Im Jahr 2008 machten Importe aus Finnland 1,0% (8,1 Milliarden EUR) des deutschen Importvolumens aus. Im gleichen Zeitraum exportierte die deutsche Wirtschaft 1,0% (9,9 Milliarden EUR) ihres Volumens nach Finnland. In absoluten Zahlen ist damit Finnland zwar weit abgeschlagen hinter den wichtigsten Handelspartnern, den Niederlanden (Import) und Frankreich (Export), im pro Kopf Verbrauch jedoch kauft ein Finne mehr deutsche Produkte als jeder Franzose.
Das Portfolio des deutschen Exports nach Finnland ist geradezu klassisch zu nennen. Jeweils etwa ein Fünftle machen Autos, Maschinenbau und Elektrotechnik aus. Weiterhin wichtig sind Chemie (15%) und Metalle (10%). Im starken Wachstum begriffen ist die Lebensmittelindustrie (5%), seit Lidl in den finnischen Markt eingestiegen ist und deutsche Marken sich in die Regale der finnischen Supermarktkooperativen eingekauft haben. Das mittelfristige Projekt der Deutsch-Finnischen Handelskammer ist, bei deutschen Drogerieketten Interesse für den finnischen Markt zu wecken, wo diese Form des Einzelhandels unbekannt ist. Die AHK verspricht sich davon, den von Konsumgenosschenschaften und Landwirtschaftskooperativen beherrschten Einzelhandelsmarkt aufzumischen und das Preisniveau zu senken.
Nahezu ein Viertel des finnischen Exports nach Deutschland machen Papier und Papiererzeugnisse aus. Metalle, vor allem Stahl, 17%, Elektrotechnik 14%, Maschinen 10% und 4% Holz. Elektrotechnik ist hier nahezu ein Synonym für Nokia, Finnlands größten Konzern und Weltmarktführer auf dem Mobilkommunikationsmarkt. Im weiteren werden Autos mit 6% gezählt, was größtenteils dem Porschewerk in Finnland zuzuschreiben ist, sowie 4% (aus Russland stammendem) Öl.
Wichtig in den nächsten Jahren wird sein, ob die nachlassende Bedeutung der finnischen Papierindustrie aufgefangen werden kann. Umgekehrt ist interessant, dass die Reiseweltmeister mit 84,7 Milliarden EUR Ausgaben für Tourismus gerade 0,4% in Finnland ausgeben. Hier, in einem Bereich, wo Bauchentscheidungen mindestens so wichtig sind wie der Preis für den Flieger, stoßen deutsche Behäbigkeit und finnische Technikbegeisterung aneinander: Selbst auf Tourismusmessen in Deutschland verweisen finnische Repräsentanten auf eine web site, während in der Mehrzahl der deutschen Haushalte noch Prospekte gehortet werden.
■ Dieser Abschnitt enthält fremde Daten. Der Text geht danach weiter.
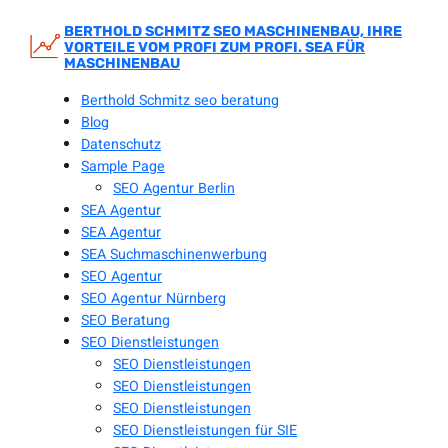
Zum
Inhalt
BERTHOLD SCHMITZ SEO MASCHINENBAU, IHRE
VORTEILE VOM PROFI ZUM PROFI. SEA FÜR
springen
MASCHINENBAU
Berthold Schmitz seo beratung
Blog
Datenschutz
Sample Page
SEO Agentur Berlin
SEA Agentur
SEA Agentur
SEA Suchmaschinenwerbung
SEO Agentur
SEO Agentur Nürnberg
SEO Beratung
SEO Dienstleistungen
SEO Dienstleistungen
SEO Dienstleistungen
SEO Dienstleistungen
SEO Dienstleistungen für SIE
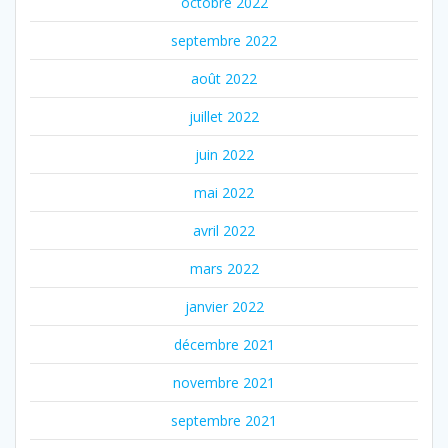
octobre 2022
septembre 2022
août 2022
juillet 2022
juin 2022
mai 2022
avril 2022
mars 2022
janvier 2022
décembre 2021
novembre 2021
septembre 2021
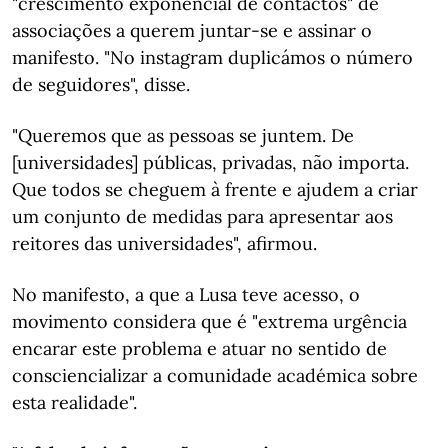
"crescimento exponencial de contactos" de
associações a querem juntar-se e assinar o
manifesto. "No instagram duplicámos o número
de seguidores", disse.
"Queremos que as pessoas se juntem. De
[universidades] públicas, privadas, não importa.
Que todos se cheguem à frente e ajudem a criar
um conjunto de medidas para apresentar aos
reitores das universidades", afirmou.
No manifesto, a que a Lusa teve acesso, o
movimento considera que é "extrema urgência
encarar este problema e atuar no sentido de
consciencializar a comunidade académica sobre
esta realidade".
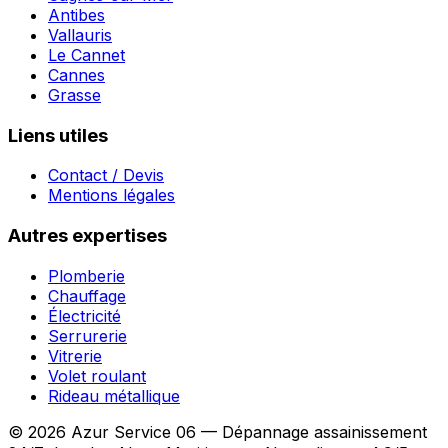
Antibes
Vallauris
Le Cannet
Cannes
Grasse
Liens utiles
Contact / Devis
Mentions légales
Autres expertises
Plomberie
Chauffage
Électricité
Serrurerie
Vitrerie
Volet roulant
Rideau métallique
© 2026 Azur Service 06 — Dépannage assainissement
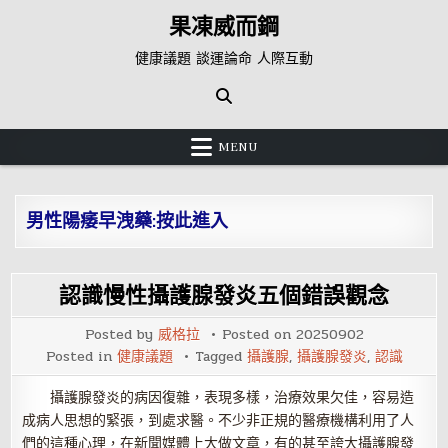
Skip
果凍威而鋼
to
content
健康議題 談運論命 人際互動
MENU
男性陽痿早洩藥:按此進入
認識慢性攝護腺發炎五個錯誤觀念
Posted by
威格拉
Posted on
20250902
Posted in
健康議題
Tagged
攝護腺
,
攝護腺發炎
,
認識
攝護腺發炎的病因復雜，表現多樣，治療效果欠佳，容易造
成病人思想的緊張，到處求醫。不少非正規的醫療機構利用了人
們的這種心理，在新聞媒體上大做文章，有的甚至誇大攝護腺發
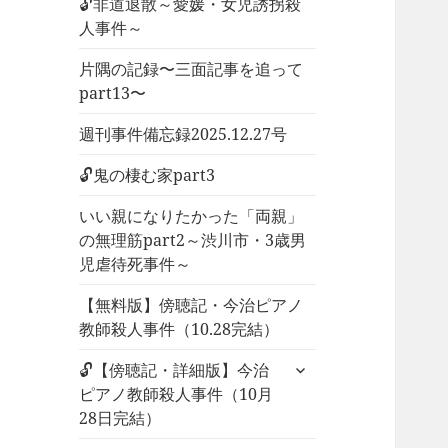
🔓非道退散～愛媛・女児誘拐殺
人事件～
片隅の記録〜三面記事を追って
part13〜
週刊事件備忘録2025.12.27号
🔓鬼の棲む家part3
いい親になりたかった「両親」
の無理筋part2～渋川市・3歳男
児虐待死事件～
【無料版】傍聴記・今治ピアノ
教師殺人事件（10.28完結）
サ
🔓【傍聴記・詳細版】今治
ブ
ピアノ教師殺人事件（10月
メ
28日完結）
ニ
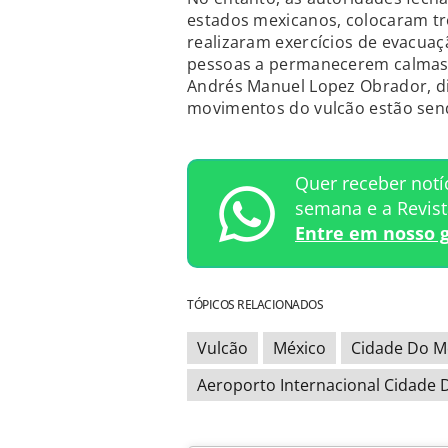
estados mexicanos, colocaram tr
realizaram exercícios de evacuaçã
pessoas a permanecerem calmas. 
Andrés Manuel Lopez Obrador, di
movimentos do vulcão estão send
Quer receber notí
semana e a Revis
Entre em nosso 
TÓPICOS RELACIONADOS
Vulcão
México
Cidade Do M
Aeroporto Internacional Cidade 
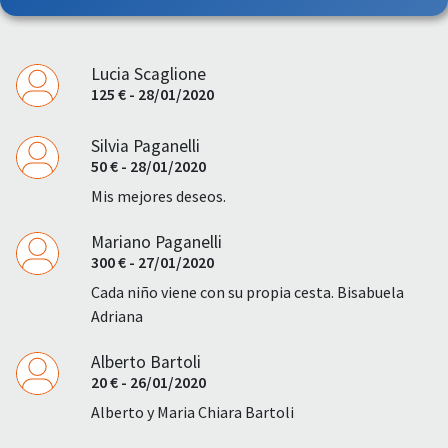
Lucia Scaglione
125 € - 28/01/2020
Silvia Paganelli
50 € - 28/01/2020
Mis mejores deseos.
Mariano Paganelli
300 € - 27/01/2020
Cada niño viene con su propia cesta. Bisabuela
Adriana
Alberto Bartoli
20 € - 26/01/2020
Alberto y Maria Chiara Bartoli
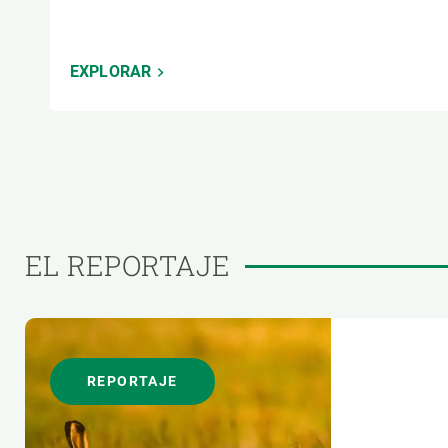
EXPLORAR
EL REPORTAJE
REPORTAJE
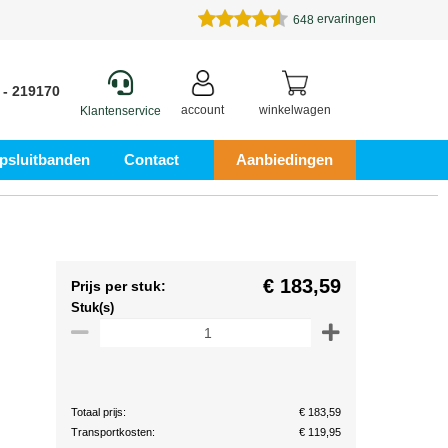
ervaringen
648
 - 219170
account
winkelwagen
Klantenservice
psluitbanden
Contact
Aanbiedingen
€ 183,59
Prijs per stuk:
Stuk(s)
Totaal prijs:
€ 183,59
Transportkosten:
€ 119,95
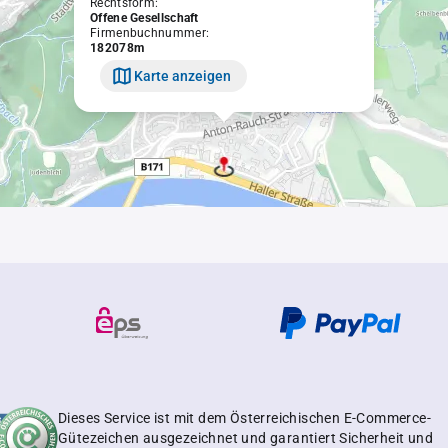
Rechtsform:
Offene Gesellschaft
Firmenbuchnummer:
182078m
Karte anzeigen
Dieses Service ist mit dem Österreichischen E-Commerce-
Gütezeichen ausgezeichnet und garantiert Sicherheit und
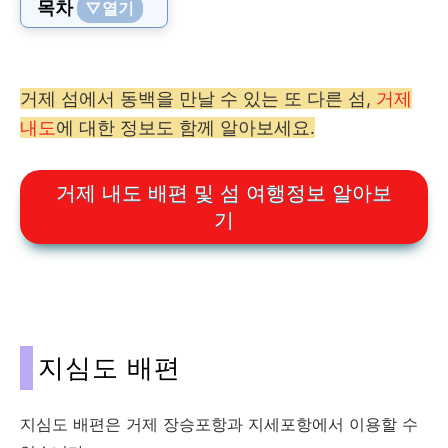
목차
▽열기
거제 섬에서 동백을 만날 수 있는 또 다른 섬,
거제
내도
에 대한 정보도 함께 알아보세요.
거제 내도 배편 및 섬 여행정보 알아보
기
지심도 배편
지심도 배편은 거제 장승포항과 지세포항에서 이용할 수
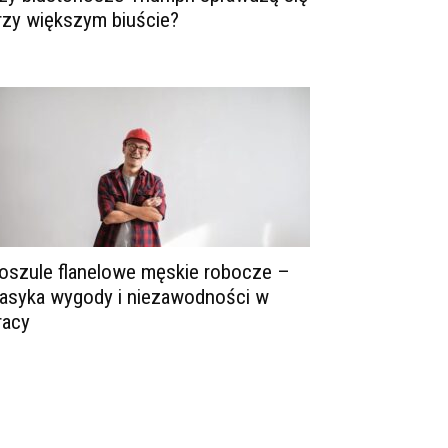
rzy większym biuście?
oszule flanelowe męskie robocze –
lasyka wygody i niezawodności w
racy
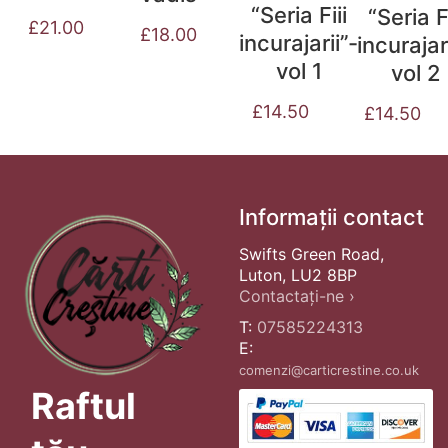
“Seria Fiii
“Seria Fi
£
21.00
£
18.00
incurajarii”-
incurajar
vol 1
vol 2
£
14.50
£
14.50
Informații contact
Swifts Green Road,
Luton, LU2 8BP
Contactați-ne ›
T:
07585224313
E:
comenzi@carticrestine.co.uk
Raftul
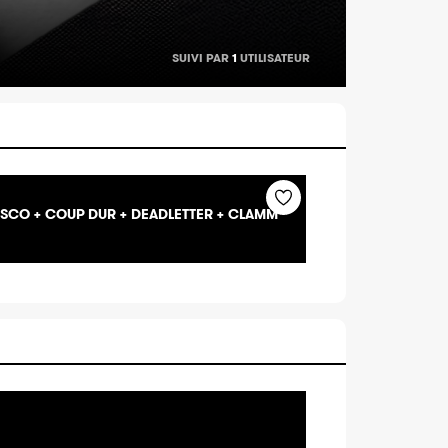
SUIVI PAR
1
UTILISATEUR
DISCO + COUP DUR + DEADLETTER + CLAMM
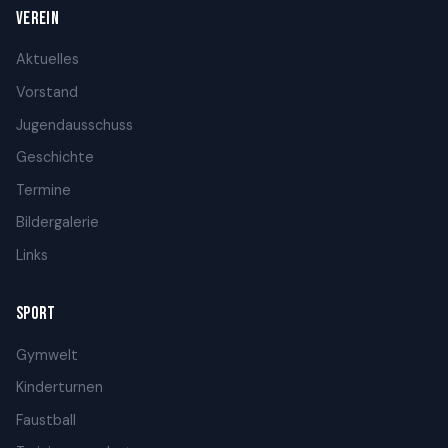
VEREIN
Aktuelles
Vorstand
Jugendausschuss
Geschichte
Termine
Bildergalerie
Links
SPORT
Gymwelt
Kinderturnen
Faustball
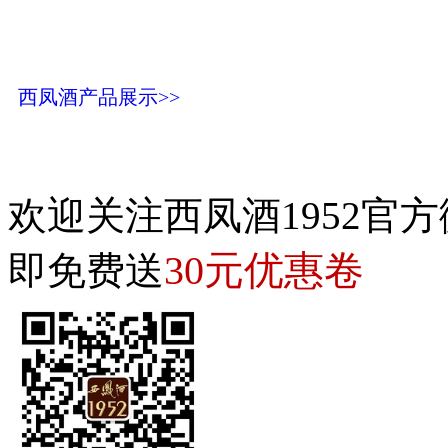
西凤酒产品展示>>
欢迎关注西凤酒1952官方
30元优惠卷
即免费送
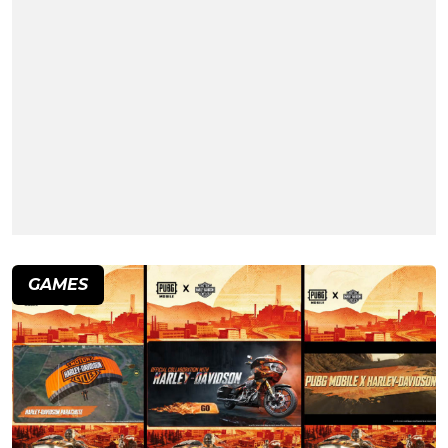
GAMES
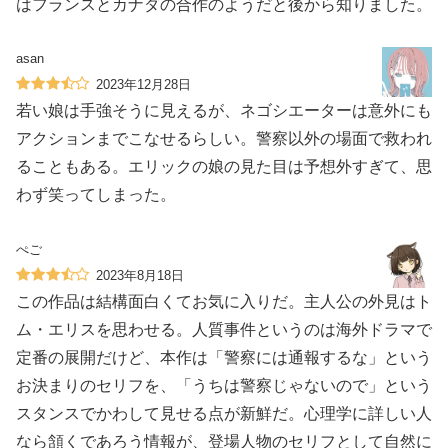
はフランスとカナダの合作のようだと後から知りました。
asan
2023年12月28日
若い娘は手強そうに見えるが、ネゴシエーターは意外にも
アクションまでこなせるらしい。警察以外の場面で救われ
ることもある。エリックの娘の見た目は予想外すぎて、思
わず笑ってしまった。
ぺご
2023年8月18日
この作品は結構面白くてお気に入りだ。主人公の外見はト
ム・エリスを思わせる。人質事件というのは海外ドラマで
定番の展開だけど、本作は「警察には通報するな」という
お決まりのセリフを、「うちは警察じゃないので」という
スタンスでかわして見せる点が新鮮だ。心理学に詳しい人
なら頷くであろう情報が、登場人物のセリフとして自然に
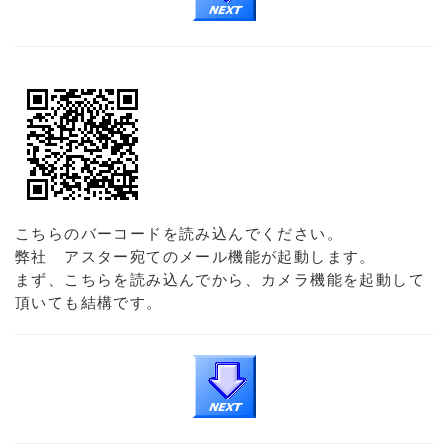
こちらのバーコードを読み込んでください。
弊社 アスター宛てのメール機能が起動します。
まず、こちらを読み込んでから、カメラ機能を起動して
頂いても結構です。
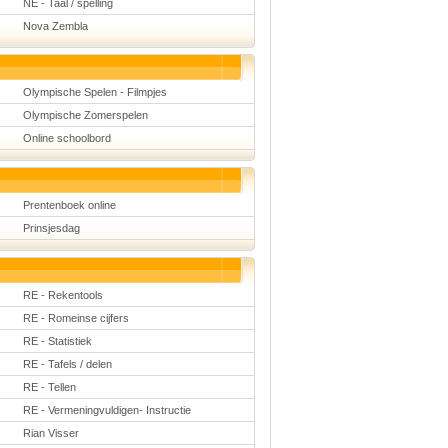
NE - Taal / spelling
Nova Zembla
Olympische Spelen - Filmpjes
Olympische Zomerspelen
Online schoolbord
Prentenboek online
Prinsjesdag
RE - Rekentools
RE - Romeinse cijfers
RE - Statistiek
RE - Tafels / delen
RE - Tellen
RE - Vermeningvuldigen- Instructie
Rian Visser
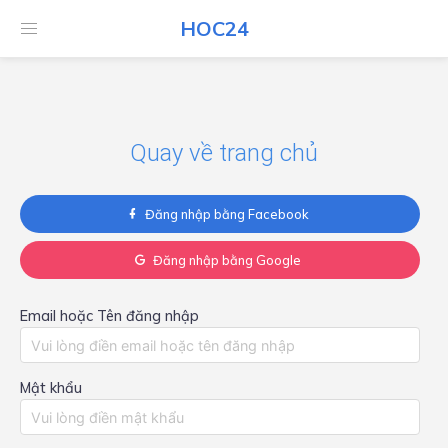
HOC24
HOC24
Quay về trang chủ
Đăng nhập bằng Facebook
Đăng nhập bằng Google
Email hoặc Tên đăng nhập
Mật khẩu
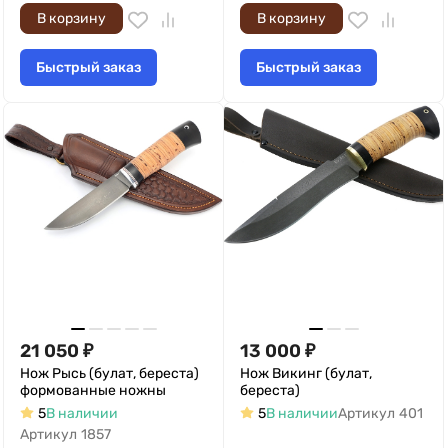
В корзину
В корзину
Быстрый заказ
Быстрый заказ
21 050
₽
13 000
₽
Нож Рысь (булат, береста)
Нож Викинг (булат,
формованные ножны
береста)
5
В наличии
5
В наличии
Артикул
401
Артикул
1857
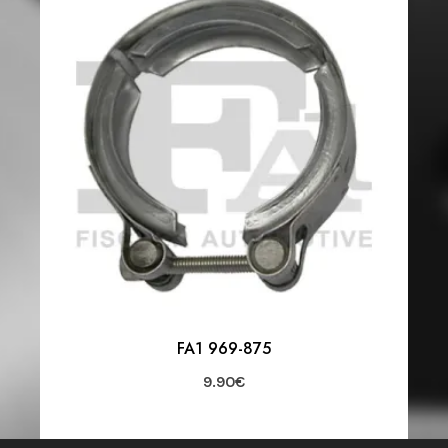
FA1 969-875
9.90
€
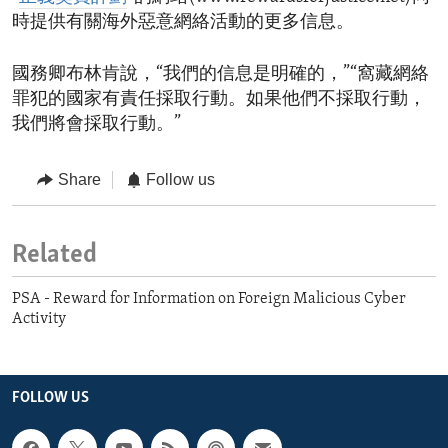
時提供有關海外惡意網絡活動的更多信息。
國務卿布林肯說，“我們的信息是明確的，”“窩藏網絡
罪犯的國家有責任採取行動。如果他們不採取行動，
我們將會採取行動。”
Share
Follow us
Related
PSA - Reward for Information on Foreign Malicious Cyber
Activity
FOLLOW US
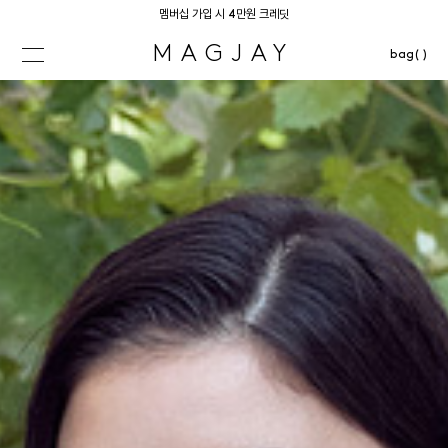
멤버십 가입 시 4만원 크레딧
MAGJAY
bag( )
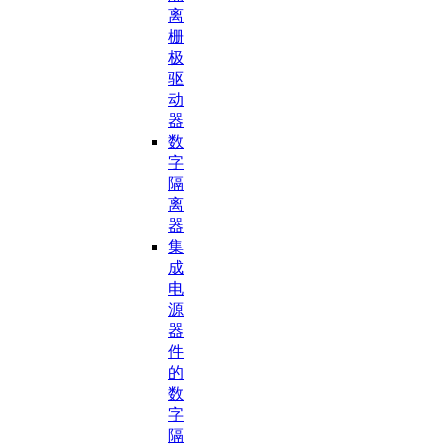
离
栅
极
驱
动
器
数
字
隔
离
器
集
成
电
源
器
件
的
数
字
隔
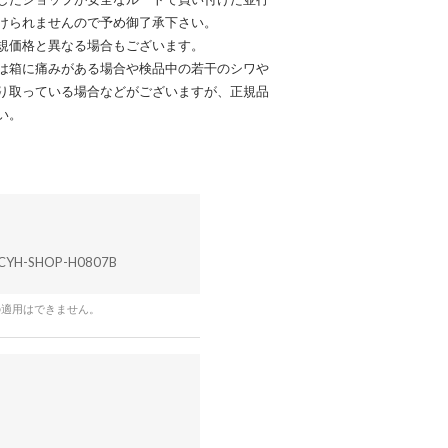
けられませんので予め御了承下さい。
規価格と異なる場合もございます。
は箱に痛みがある場合や検品中の若干のシワや
り取っている場合などがございますが、正規品
い。
CYH-SHOP-H0807B
の適用はできません。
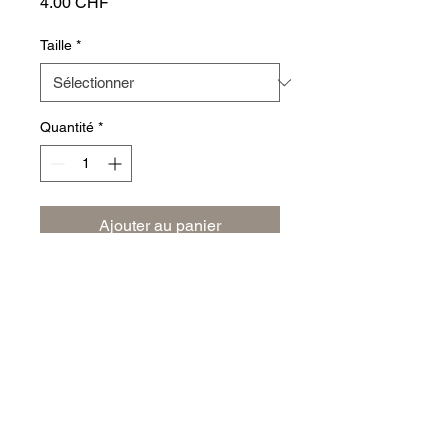
Prix
4.00 CHF
Taille
*
Quantité
*
Ajouter au panier
Café Arabica fraîchement moulu, 
riche en arômes.
Conditions générales
Pressse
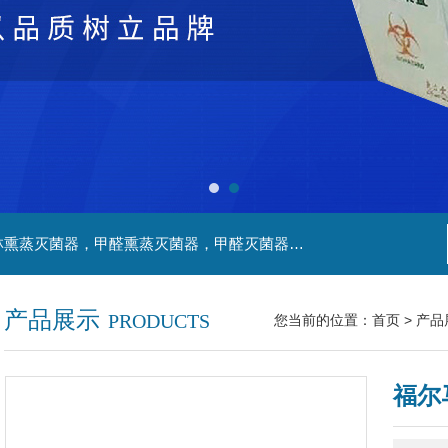
主营产品：净化工程，生物安全实验室，福尔马林熏蒸灭菌器，甲醛熏蒸灭菌器，甲醛灭菌器，灭菌器，不锈钢家具，不锈钢防爆酒精灯，污水处理系统，无火焰高温灭菌器，净化工程，百级恒温实验室，洁净工程，
产品展示
PRODUCTS
您当前的位置：
首页
>
产品
福尔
Für alle Daten ist die Quelle, soweit nicht anders angegeben, eine Vorlesung von Bernd Fischer am 24. November 2009, Verantwortlicher für Öffentlichkeitsarbeit an der Deutsch-Finnischen Handelskammer an der Handelshochschule Helsinki (Helsingin Kauppakorkeakoulu), einer der Zweige der Aalto Universität (Aalto yliopisto) in Gründung.